■ Aim of the task: Reading the records beneath this task, work out how many lines contain the word "logo" and reply with only that number.

■ Entries supplied:
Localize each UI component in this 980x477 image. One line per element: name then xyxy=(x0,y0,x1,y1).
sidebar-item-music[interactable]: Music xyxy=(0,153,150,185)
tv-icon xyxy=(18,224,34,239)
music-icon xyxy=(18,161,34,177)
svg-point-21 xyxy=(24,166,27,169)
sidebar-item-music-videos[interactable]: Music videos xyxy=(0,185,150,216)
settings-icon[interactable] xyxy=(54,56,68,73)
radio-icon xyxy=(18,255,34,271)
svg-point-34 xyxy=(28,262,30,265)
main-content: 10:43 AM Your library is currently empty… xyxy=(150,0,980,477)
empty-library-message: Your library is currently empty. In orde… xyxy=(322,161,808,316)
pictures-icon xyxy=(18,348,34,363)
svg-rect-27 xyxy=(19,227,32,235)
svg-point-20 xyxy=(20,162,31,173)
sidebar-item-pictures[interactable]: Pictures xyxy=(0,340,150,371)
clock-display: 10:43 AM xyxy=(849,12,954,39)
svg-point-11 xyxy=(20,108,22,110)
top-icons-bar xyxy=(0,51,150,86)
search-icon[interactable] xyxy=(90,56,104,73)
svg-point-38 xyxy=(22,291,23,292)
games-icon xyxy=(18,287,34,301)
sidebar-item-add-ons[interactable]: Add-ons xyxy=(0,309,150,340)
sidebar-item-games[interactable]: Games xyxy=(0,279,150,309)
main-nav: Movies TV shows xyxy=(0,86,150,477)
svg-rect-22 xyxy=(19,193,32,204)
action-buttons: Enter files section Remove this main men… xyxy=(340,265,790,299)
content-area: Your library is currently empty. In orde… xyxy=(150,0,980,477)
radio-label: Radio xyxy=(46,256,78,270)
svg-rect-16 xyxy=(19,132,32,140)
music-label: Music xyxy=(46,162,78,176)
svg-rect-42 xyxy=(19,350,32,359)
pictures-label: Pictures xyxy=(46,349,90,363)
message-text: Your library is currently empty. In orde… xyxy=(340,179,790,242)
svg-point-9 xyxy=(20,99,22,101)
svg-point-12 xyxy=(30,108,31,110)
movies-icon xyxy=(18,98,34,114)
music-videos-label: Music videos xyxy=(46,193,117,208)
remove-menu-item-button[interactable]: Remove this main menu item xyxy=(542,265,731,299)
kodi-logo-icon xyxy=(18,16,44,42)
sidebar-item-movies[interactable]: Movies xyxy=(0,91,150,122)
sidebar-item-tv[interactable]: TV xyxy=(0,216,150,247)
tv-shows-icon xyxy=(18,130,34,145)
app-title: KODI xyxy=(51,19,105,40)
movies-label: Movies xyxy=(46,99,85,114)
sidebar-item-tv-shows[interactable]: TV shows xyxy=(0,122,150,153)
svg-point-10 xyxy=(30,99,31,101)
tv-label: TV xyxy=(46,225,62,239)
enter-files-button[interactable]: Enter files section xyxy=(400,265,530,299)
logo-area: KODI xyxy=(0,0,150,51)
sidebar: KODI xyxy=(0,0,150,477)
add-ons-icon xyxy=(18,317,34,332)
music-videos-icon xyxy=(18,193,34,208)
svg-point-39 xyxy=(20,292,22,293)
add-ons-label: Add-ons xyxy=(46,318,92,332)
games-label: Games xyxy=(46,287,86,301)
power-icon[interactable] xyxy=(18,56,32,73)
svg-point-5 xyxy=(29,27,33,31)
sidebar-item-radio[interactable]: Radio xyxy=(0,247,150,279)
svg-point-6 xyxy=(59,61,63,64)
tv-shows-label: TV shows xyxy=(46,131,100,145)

■ Exercise response: 2